Мама прилегла рядом и обняла меня.

– Доченька, помни одно: ты не должна падать духом, никогда, ни при каких обстоятельствах. Юры сейчас нет рядом, но пусть тебя не оставляет надежда.

– Надежда? На что?

– На то, что просто произошло неприятное недоразумение. Скоро все выяснится и станет на свои места. Не живи прошлым – оно убивает, и оставь в сердце место для Юры. Для него и для надежды. Помнишь, когда мы жили в селе и ты одевалась не так, как все твои одноклассники…

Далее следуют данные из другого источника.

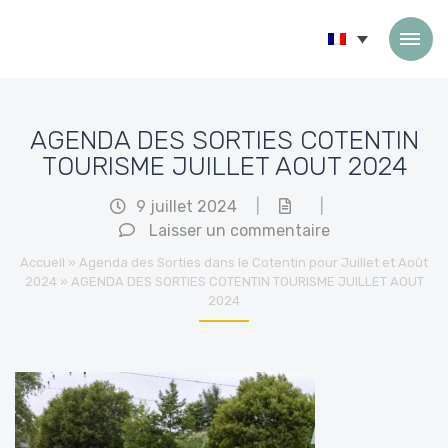
Passer au contenu
AGENDA DES SORTIES COTENTIN
TOURISME JUILLET AOUT 2024
9 juillet 2024
|
|
Laisser un commentaire
Accueil
»
Agenda des Sorties dans le Cotentin pour Juillet et Août
2024
»
AGENDA DES SORTIES COTENTIN TOURISME JUILLET AOUT
2024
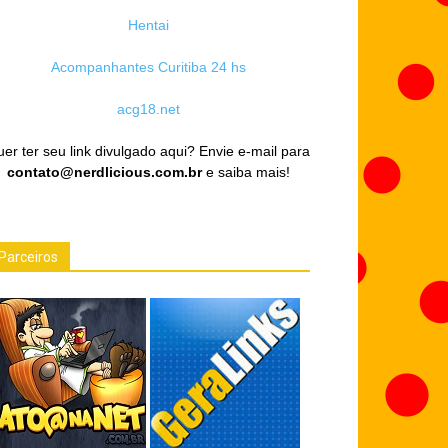
Hentai
Acompanhantes Curitiba 24 hs
acg18.net
er ter seu link divulgado aqui? Envie e-mail para
contato@nerdlicious.com.br
e saiba mais!
Parceiros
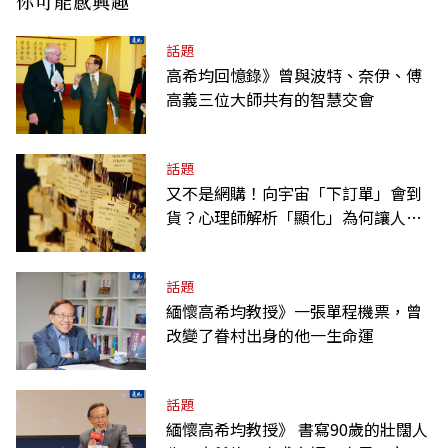
你可能感興趣
話題
高希均回憶錄》曾與波特、奈伊、傅
高義三位大師共有的智慧交會
話題
又不是網購！向宇宙「下訂單」會到
貨？心理師解析「顯化」為何讓人無
法自拔
話題
緬懷高希均教授》一張單程機票，曾
改變了眷村出身的他一生命運
話題
緬懷高希均教授》 書寫90歲的壯闊人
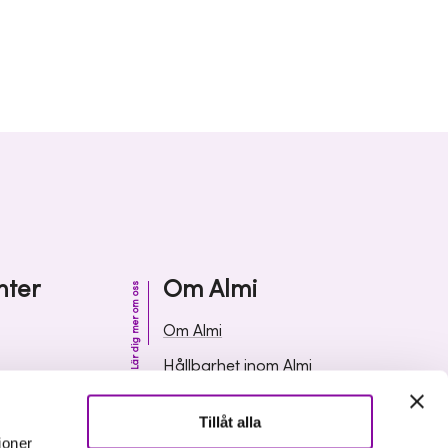
nter
Om Almi
Lär dig mer om oss
Om Almi
Hållbarhet inom Almi
& svar
Organisation
Tillåt alla
ormation
Karriär
ioner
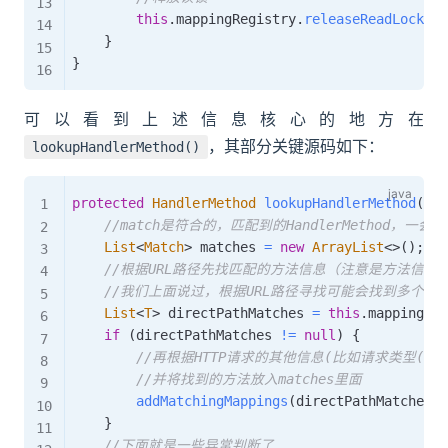
this
.
mappingRegistry
.
releaseReadLock
(
)
;
}
}
可以看到上述信息核心的地方在
，其部分关键源码如下：
lookupHandlerMethod()
protected
HandlerMethod
lookupHandlerMethod
(
Str
//match是符合的，匹配到的HandlerMethod，一会
List
<
Match
>
 matches 
=
new
ArrayList
<
>
(
)
;
//根据URL路径先找匹配的方法信息（注意是方法信息
//我们上面说过，根据URL路径寻找可能会找到多个符合的方法，比
List
<
T
>
 directPathMatches 
=
this
.
mappingReg
if
(
directPathMatches 
!=
null
)
{
//再根据HTTP请求的其他信息(比如请求类型(GE
//并将找到的方法放入matches里面
addMatchingMappings
(
directPathMatches
,
 
}
//下面就是一些异常判断了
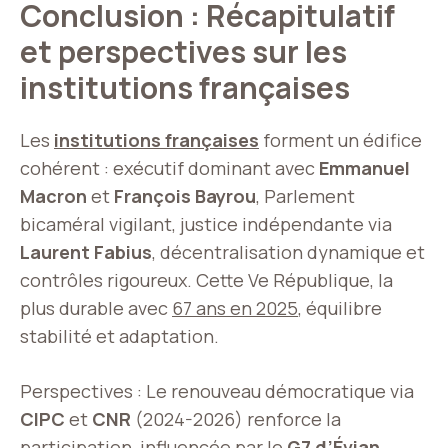
Conclusion : Récapitulatif
et perspectives sur les
institutions françaises
Les
institutions françaises
forment un édifice
cohérent : exécutif dominant avec
Emmanuel
Macron
et
François Bayrou
, Parlement
bicaméral vigilant, justice indépendante via
Laurent Fabius
, décentralisation dynamique et
contrôles rigoureux. Cette Ve République, la
plus durable avec
67 ans en 2025
, équilibre
stabilité et adaptation.
Perspectives : Le renouveau démocratique via
CIPC
et
CNR
(2024-2026) renforce la
participation, influencée par le
G7 d’Évian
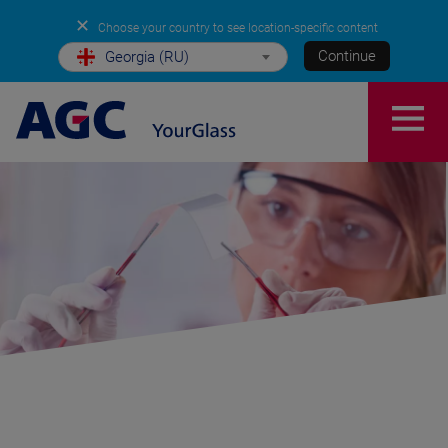
✕
Choose your country to see location-specific content
Continue
Georgia (RU)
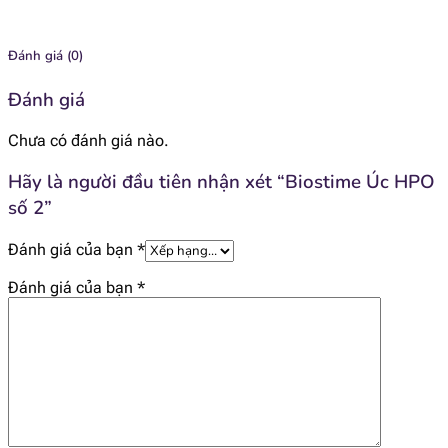
[popup_anything
4.71 mcg
id="1929"]
Đánh giá (0)
Đánh giá
[popup_anything
14.2 mcg
id="1927"]
Chưa có đánh giá nào.
[popup_anything
Hãy là người đầu tiên nhận xét “Biostime Úc HPO
0.36 mcg
id="1928"]
số 2”
[popup_anything
Đánh giá của bạn
*
18.6 mg
id="1967"]
Đánh giá của bạn
*
[popup_anything
76.7 mg
id="1968"]
[popup_anything
67.6 mg
id="1969"]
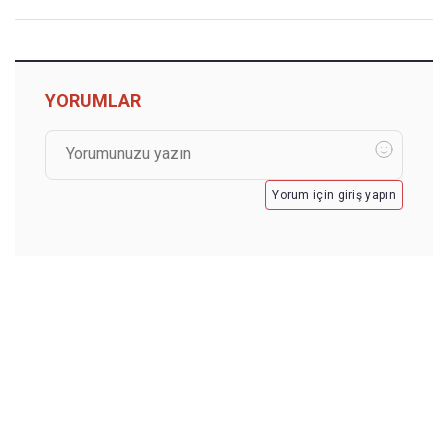
YORUMLAR
Yorum için giriş yapın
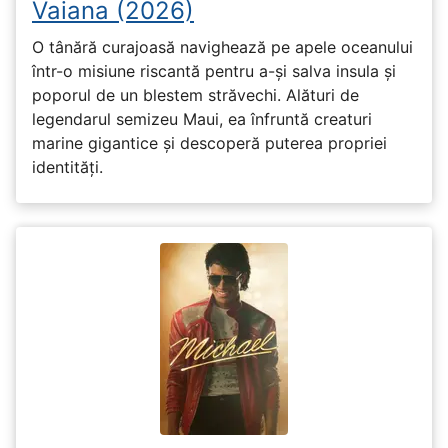
Vaiana (2026)
O tânără curajoasă navighează pe apele oceanului
într-o misiune riscantă pentru a-și salva insula și
poporul de un blestem străvechi. Alături de
legendarul semizeu Maui, ea înfruntă creaturi
marine gigantice și descoperă puterea propriei
identități.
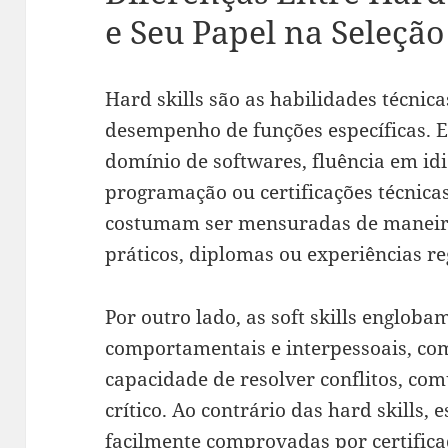
e Seu Papel na Seleção
Hard skills são as habilidades técnic
desempenho de funções específicas.
domínio de softwares, fluência em i
programação ou certificações técnica
costumam ser mensuradas de maneira 
práticos, diplomas ou experiências re
Por outro lado, as soft skills engloba
comportamentais e interpessoais, co
capacidade de resolver conflitos, co
crítico. Ao contrário das hard skills,
facilmente comprovadas por certifi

– Я просто была Гадким утенком, – улыбнулась я, вспомнив свои детские ощущения с горьким привкусом.

– Что тогда тебе помогло не стать глупой, ленивой, безразличной?

– Надежда на лучшую жизнь после окончания школы.

– Вот видишь! Если бы ты потеряла веру в то, что эта лучшая жизнь настанет, то… неизвестно, чем бы все это закончилось.

– Да. Я верила в сказку, верила в чудесное превращение Гадкого утенка в прекрасного лебедя.

– И все получилось, как в сказке. Потому что ты верила. Самое главное – никогда не терять надежду, иначе сама жизнь потеряет смысл.